Dictionary Attacks

[DAve]

Scott Silva wrote:
> dnsadmin 1bigthink.com spake the following on 10/24/2006 12:06 PM:
>> At 02:41 PM 10/24/2006, you wrote:
>>
>>> You may want to use iptables (or whatever your firewall uses) to
>>> rate-limit incoming connections.
>>>
>>> Although you are probably under attack by a spam zombie army, I'm sure
>>> some of those connections must be coming from repeated IPs. Set it so
>>> that no more than, say, 4 connections in the last 60 seconds can come
>>> in to your smtp port from the same ip address. Legit servers will
>>> probably not be affected, but spam zombies will have a hard time
>>> getting to you.
>>>
>>> something like:
>>>
>>> iptables -I INPUT -p tcp --dport 25 -i eth0 -m state --state NEW -m
>>> recent --set
>>> iptables -I INPUT -p tcp --dport 25 -i eth0 -m state --state NEW -m
>>> recent --update --seconds 60 --hitcount 4 -j LOG --log-prefix
>>> "RATELIMIT: "
>>> iptables -I INPUT -p tcp --dport 25 -i eth0 -m state --state NEW -m
>>> recent --update --seconds 60 --hitcount 4 -j DROP
>>>
>>> for example...
>>>
>>> Martin Hepworth escribió:
>>>> DAve wrote:
>>>>> I spoke to soon last week.

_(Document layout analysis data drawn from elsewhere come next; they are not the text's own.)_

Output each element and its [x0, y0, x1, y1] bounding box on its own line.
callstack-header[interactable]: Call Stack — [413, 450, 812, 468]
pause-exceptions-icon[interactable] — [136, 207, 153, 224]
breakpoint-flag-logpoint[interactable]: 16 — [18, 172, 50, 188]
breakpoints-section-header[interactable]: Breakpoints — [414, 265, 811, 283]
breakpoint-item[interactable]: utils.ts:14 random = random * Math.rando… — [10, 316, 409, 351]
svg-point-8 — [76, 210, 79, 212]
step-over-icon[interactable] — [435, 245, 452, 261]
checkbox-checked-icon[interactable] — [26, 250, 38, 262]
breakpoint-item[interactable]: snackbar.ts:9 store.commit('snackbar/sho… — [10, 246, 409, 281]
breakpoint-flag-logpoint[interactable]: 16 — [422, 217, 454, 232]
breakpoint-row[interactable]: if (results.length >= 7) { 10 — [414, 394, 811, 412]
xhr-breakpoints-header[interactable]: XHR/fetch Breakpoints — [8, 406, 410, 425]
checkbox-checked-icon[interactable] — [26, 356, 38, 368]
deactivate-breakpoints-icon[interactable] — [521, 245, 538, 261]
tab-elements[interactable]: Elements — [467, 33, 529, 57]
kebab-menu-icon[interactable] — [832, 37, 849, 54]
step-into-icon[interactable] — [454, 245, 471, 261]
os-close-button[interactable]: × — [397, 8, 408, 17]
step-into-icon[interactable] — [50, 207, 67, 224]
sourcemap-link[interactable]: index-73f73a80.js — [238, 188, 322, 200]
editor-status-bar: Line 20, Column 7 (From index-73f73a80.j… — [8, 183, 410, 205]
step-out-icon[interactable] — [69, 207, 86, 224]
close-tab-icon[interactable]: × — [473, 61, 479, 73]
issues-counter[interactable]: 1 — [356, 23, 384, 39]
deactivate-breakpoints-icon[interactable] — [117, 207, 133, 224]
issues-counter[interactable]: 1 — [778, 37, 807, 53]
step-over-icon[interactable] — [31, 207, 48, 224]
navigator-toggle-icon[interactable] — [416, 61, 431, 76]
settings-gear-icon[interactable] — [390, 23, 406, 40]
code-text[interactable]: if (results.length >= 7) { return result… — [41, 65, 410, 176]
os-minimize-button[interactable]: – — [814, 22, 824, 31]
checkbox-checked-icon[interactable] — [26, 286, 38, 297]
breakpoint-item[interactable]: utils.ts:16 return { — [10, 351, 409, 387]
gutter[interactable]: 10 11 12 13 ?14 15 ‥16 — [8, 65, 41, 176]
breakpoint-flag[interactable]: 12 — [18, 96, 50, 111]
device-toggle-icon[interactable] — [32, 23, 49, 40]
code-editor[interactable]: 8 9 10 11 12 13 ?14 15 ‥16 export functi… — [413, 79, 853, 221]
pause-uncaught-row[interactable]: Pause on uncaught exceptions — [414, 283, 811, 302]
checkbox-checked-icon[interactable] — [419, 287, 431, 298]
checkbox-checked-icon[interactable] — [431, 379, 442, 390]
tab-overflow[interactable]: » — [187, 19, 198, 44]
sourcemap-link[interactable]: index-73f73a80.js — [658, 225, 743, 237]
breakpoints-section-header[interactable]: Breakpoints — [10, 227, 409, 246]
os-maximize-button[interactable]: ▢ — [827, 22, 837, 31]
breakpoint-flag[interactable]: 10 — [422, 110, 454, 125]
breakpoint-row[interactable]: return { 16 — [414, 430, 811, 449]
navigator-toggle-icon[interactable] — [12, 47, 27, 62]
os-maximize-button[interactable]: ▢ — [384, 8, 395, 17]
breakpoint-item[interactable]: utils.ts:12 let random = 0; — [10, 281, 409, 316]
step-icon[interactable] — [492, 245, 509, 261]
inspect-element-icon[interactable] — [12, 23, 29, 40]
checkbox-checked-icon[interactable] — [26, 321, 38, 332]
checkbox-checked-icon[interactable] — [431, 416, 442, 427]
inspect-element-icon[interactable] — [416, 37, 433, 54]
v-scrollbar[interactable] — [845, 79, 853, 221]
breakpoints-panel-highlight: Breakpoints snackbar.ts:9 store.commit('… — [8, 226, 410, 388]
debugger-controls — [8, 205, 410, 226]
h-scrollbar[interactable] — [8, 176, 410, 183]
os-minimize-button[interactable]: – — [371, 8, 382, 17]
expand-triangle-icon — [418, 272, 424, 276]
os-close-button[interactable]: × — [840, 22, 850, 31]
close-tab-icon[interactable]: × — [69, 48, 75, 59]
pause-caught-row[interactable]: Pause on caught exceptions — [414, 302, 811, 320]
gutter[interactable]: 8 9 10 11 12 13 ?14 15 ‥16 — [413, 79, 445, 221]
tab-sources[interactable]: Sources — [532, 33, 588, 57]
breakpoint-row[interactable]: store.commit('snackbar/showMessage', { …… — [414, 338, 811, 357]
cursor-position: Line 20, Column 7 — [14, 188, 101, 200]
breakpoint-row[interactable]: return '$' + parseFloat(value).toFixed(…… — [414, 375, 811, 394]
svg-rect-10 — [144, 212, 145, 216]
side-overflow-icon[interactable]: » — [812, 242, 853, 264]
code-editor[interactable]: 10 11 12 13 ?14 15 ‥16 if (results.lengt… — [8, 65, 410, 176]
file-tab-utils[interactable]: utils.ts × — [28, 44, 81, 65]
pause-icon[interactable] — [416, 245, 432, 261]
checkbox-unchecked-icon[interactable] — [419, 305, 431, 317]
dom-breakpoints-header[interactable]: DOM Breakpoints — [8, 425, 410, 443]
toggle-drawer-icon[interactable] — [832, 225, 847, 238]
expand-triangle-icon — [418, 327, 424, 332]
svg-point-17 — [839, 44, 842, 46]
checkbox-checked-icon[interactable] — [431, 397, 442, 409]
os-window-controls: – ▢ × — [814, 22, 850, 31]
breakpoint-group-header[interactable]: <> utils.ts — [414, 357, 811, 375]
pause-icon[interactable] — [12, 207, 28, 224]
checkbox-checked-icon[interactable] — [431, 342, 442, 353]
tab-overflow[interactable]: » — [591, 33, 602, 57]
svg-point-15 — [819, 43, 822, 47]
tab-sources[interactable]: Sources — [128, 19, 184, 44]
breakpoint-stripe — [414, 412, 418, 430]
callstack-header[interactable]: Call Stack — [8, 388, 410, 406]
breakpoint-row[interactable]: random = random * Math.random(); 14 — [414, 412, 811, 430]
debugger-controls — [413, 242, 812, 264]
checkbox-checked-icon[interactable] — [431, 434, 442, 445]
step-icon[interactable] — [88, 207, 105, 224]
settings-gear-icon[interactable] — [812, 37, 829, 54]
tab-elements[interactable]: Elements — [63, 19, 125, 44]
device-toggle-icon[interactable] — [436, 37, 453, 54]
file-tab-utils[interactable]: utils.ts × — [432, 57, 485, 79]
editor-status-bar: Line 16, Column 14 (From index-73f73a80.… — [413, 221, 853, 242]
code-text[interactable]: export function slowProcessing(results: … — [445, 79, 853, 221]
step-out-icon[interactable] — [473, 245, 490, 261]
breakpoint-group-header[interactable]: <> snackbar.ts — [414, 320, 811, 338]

Staring Friday we came under a heavy old
>>>>> fashioned dictionary attack. Each day from noon until 4pm EDT.
>>>>>
>>>>> The IPs are so widely scattered it seems it would do no good to
>>>>> track them. Right now milter-grey is consuming over 50% of my CPUs.
>>>>> If it follows the same course as the prior days, about the time the
>>>>> attack on one server starts to ease up it will increase on the next
>>>>> server.
>>>>>
>>>>> Milter-ahead is dealing with the connections that return. It could
>>>>> turn into a DOS with a few thousand more connections. Funny but
>>>>> there are so many connections for non-existant accounts that my load
>>>>> has fallen nearly to the floor. There is no traffic for MailScanner
>>>>> to operate on, the server is so dang busy telling zombies to go away.
>>>>>
>>>>> There has to be a better way to make a living than this 8^(
>>>>>
>>>>> DAve
>>>> Dave
>>>>
>>>> if you've paid for milter-ahead shouldn't it merely reject rctp-to
>>>> that don't exist????
>>>>
>>>> Or is it the sheer number of connections that are killing you?
>> All very good advice.. I don't know if the milter-ahead will work. I
>> know that the iptables advice will not.. but only because the dictionary
>> attacks that I am seeing are almost PERFECTLY distributed. It is a bot
>> army attacking with IP addresses maybe repeating twice in hundreds of
>> tries.
>>
>> I've been watching them with paralysis since late last week. Can't
>> figure anything to throw at them that wouldn't trip some of my outside
>> users.
>>
>> They are attacking a domain with five users and aren't going to get much
>> ;>).
>>
>> Cheers!
> Are you using ratecontrol in sendmail?
> http://www.technoids.org/dossed.html
> You can let in people you know easily, and slow down the rest of the world.
> 
> 

Same here, the IP addresses are all over the map and nearly never a 
connection from the same IP. That may be Greylisting's fault though 
keeping them at bay, and not allowing me to see a trend.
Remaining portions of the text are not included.